Intuition can be of great help when making decisions, and as a writer, you may find that intuition plays a huge role in where you want to take your story and what you want to write. However, when you self-publish, you will find that you are part writer and part small business person who now has to think of your book as a product to be marketed and sold. Since the decisions you will make as a publisher will impact how well you are able to generate sales for your book, you now need to identify how productive intuition is and how much you can afford to make decisions based on this abstract concept.
Trusting your gut feeling is allowed when making business decisions but it should be backed up by solid business steps. Here are some things to consider:
Prove your intuition
One way to prove whether or not your intuition is helping you on a marketing front is to test it. You can test your business sense by going against your inner voice and seeing how well those instances work for you from a purely analytical business standpoint. However, many business people who allow themselves to be guided by intuition might say that they do so after they have thoroughly examined the facts and figures before allowing themselves to feel what the next move should be. Either way, proving your intuitive voice could be very helpful in putting your work on the market.

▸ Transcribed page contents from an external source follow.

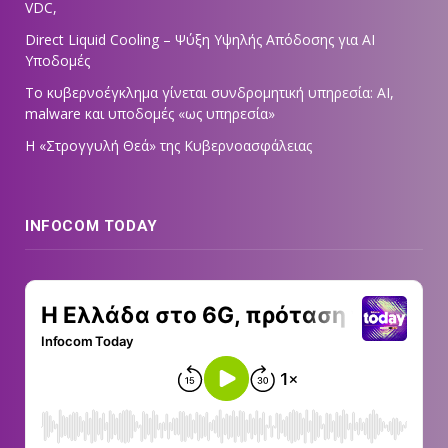
VDC,
Direct Liquid Cooling – Ψύξη Υψηλής Απόδοσης για AI
Υποδομές
Το κυβερνοέγκλημα γίνεται συνδρομητική υπηρεσία: AI,
malware και υποδομές «ως υπηρεσία»
Η «Στρογγυλή Θεά» της Κυβερνοασφάλειας
INFOCOM TODAY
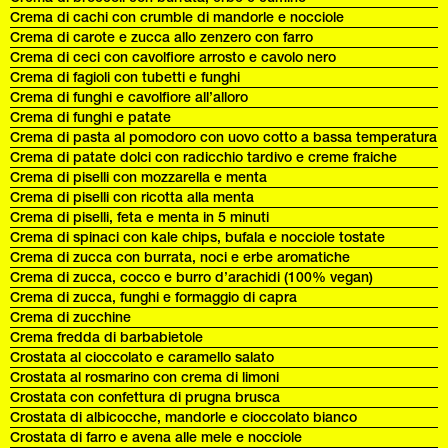
Crema di cachi con crumble di mandorle e nocciole
Crema di carote e zucca allo zenzero con farro
Crema di ceci con cavolfiore arrosto e cavolo nero
Crema di fagioli con tubetti e funghi
Crema di funghi e cavolfiore all’alloro
Crema di funghi e patate
Crema di pasta al pomodoro con uovo cotto a bassa temperatura
Crema di patate dolci con radicchio tardivo e creme fraiche
Crema di piselli con mozzarella e menta
Crema di piselli con ricotta alla menta
Crema di piselli, feta e menta in 5 minuti
Crema di spinaci con kale chips, bufala e nocciole tostate
Crema di zucca con burrata, noci e erbe aromatiche
Crema di zucca, cocco e burro d’arachidi (100% vegan)
Crema di zucca, funghi e formaggio di capra
Crema di zucchine
Crema fredda di barbabietole
Crostata al cioccolato e caramello salato
Crostata al rosmarino con crema di limoni
Crostata con confettura di prugna brusca
Crostata di albicocche, mandorle e cioccolato bianco
Crostata di farro e avena alle mele e nocciole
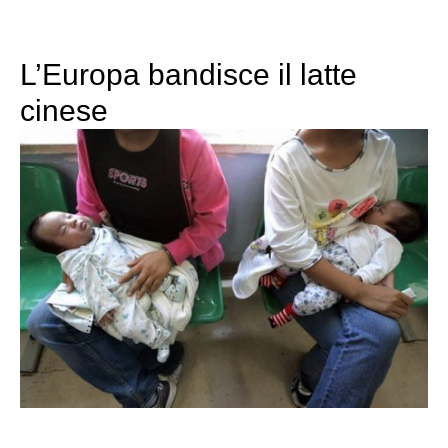
L’Europa bandisce il latte
cinese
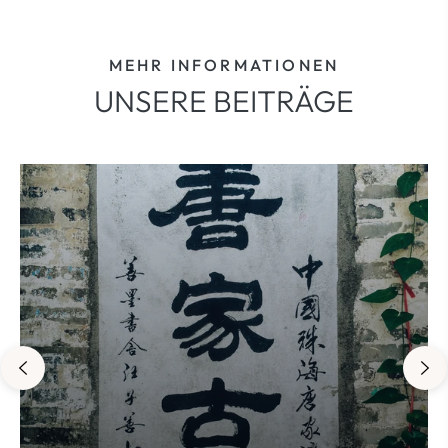
MEHR INFORMATIONEN
UNSERE BEITRÄGE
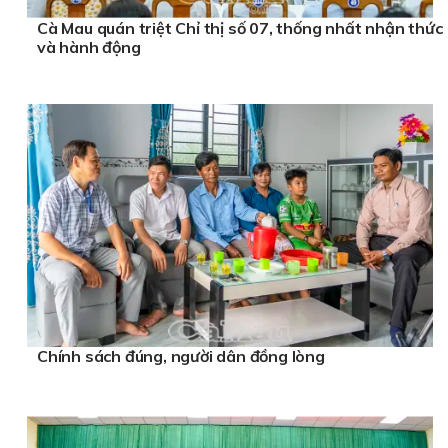
Cà Mau quán triệt Chỉ thị số 07, thống nhất nhận thức
và hành động
Chính sách đúng, người dân đồng lòng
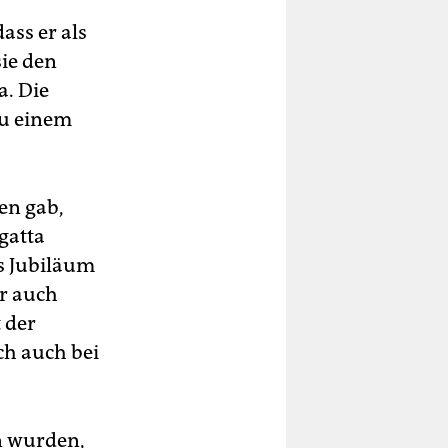
ass er als
sie den
. Die
zu einem
en gab,
egatta
es Jubiläum
er auch
 der
ch auch bei
n wurden,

One of the issues with intuition is that it can rely on patterns obtained from previous experiences and this can be a misplaced guide in publishing when you may not have encountered a particular pattern before. This can be especially true if you are a first-time publisher.
Have a plan
One problem that might hinder you from becoming a successful self-published author is the mistake of only having a plan that serves you as a writer. After all, in essence that is what you are -- a writer, and the business bit might not come naturally. However, even when relying on intuition to get you through, you need to have a long-term plan guided by strategic objectives that are flexible enough to be achievable through multiple options.
Planning ahead should be a 5-year forecast of how to achieve your best revenues from the projects you have either completed, have in the works, or that you foresee yourself achieving and then, with solid business facts, put your gut to work.